Painful memories of hyperinflation in the 1990s mean steep price rises are set to endure for longer than many expect in central and eastern Europe, the chief economist of the European Bank for Reconstruction and Development has warned.

The lender said in its latest economic forecasts, published on Thursday, that the economies of central Europe and the Baltic states would grow by an average of just 0.6 per cent this year. Growth would also remain weak in eastern Europe, at just 1.6 per cent, and in south east European EU members, at 1.5 per cent.

Countries in the region have been among the worst affected by the economic impact of Russia’s invasion of Ukraine, with price rises way above the EU average. High inflation, and central banks’ attempts to combat it with big interest rate increases, have weighed on growth.

However, many economists expect inflation to fall sharply this year on the back of the recent slump in global energy costs. While the EBRD does not publish its own inflation estimates, its chief economist Beata Javorcik said many of those forecasts were “optimistic”.

The IMF said in October that it expected inflation in all regions covered by the EBRD to decline to 7 per cent by the end of 2023 and by an average of 10 per cent throughout this year. “If you look at previous episodes of [high] inflation, they have taken longer [to dissipate] than what the IMF is expecting,” Javorcik said.

She added that the scars left by the economic upheaval of the early 1990s in her native Poland and other former communist countries of the region created the risk of a “self-fulfilling prophecy”. In such a scenario homeowners and farmers would continue to be influenced by fears of lingering inflation, demanding high wage increases and continuing to raise prices.

“If you experience hyperinflation in your lifetime, the memory remains with you forever,” she said.

Javorcik also questioned the communication skills of the region’s central bankers, which could undermine public trust in officials’ capacity to bring inflation under control. “Interest rates are the main tool in fighting inflation, but the second [most important] tool is communication with the public and influencing expectations.” 

Since Russia’s attack on Ukraine triggered a surge in energy and food prices a year ago, central and eastern European countries have struggled with inflation at levels not seen since the 1990s.
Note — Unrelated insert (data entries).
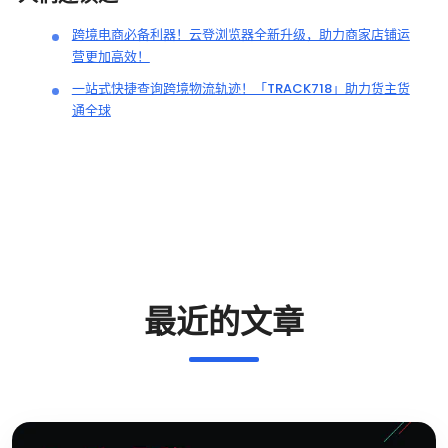
跨境电商必备利器！云登浏览器全新升级，助力商家店铺运
营更加高效！
一站式快捷查询跨境物流轨迹！「TRACK718」助力货主货
通全球
最近的文章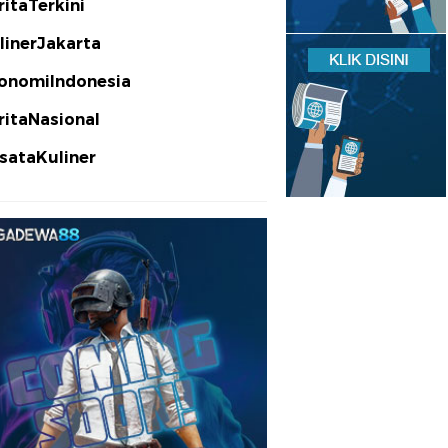
ritaTerkini
linerJakarta
onomiIndonesia
ritaNasional
sataKuliner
Polish inflation increased to 17.2 per cent in January, from 16.6 per cent in December, according to data published on Wednesday, though the figure was below expectations of a sharper rise. “The odds of inflation falling to single-digit levels by the end of the year have increased substantially,” said Adam Antoniak, economist at ING Bank. However, Antoniak added that in both Hungary and the Czech Republic inflation had recently “surprised to the upside”.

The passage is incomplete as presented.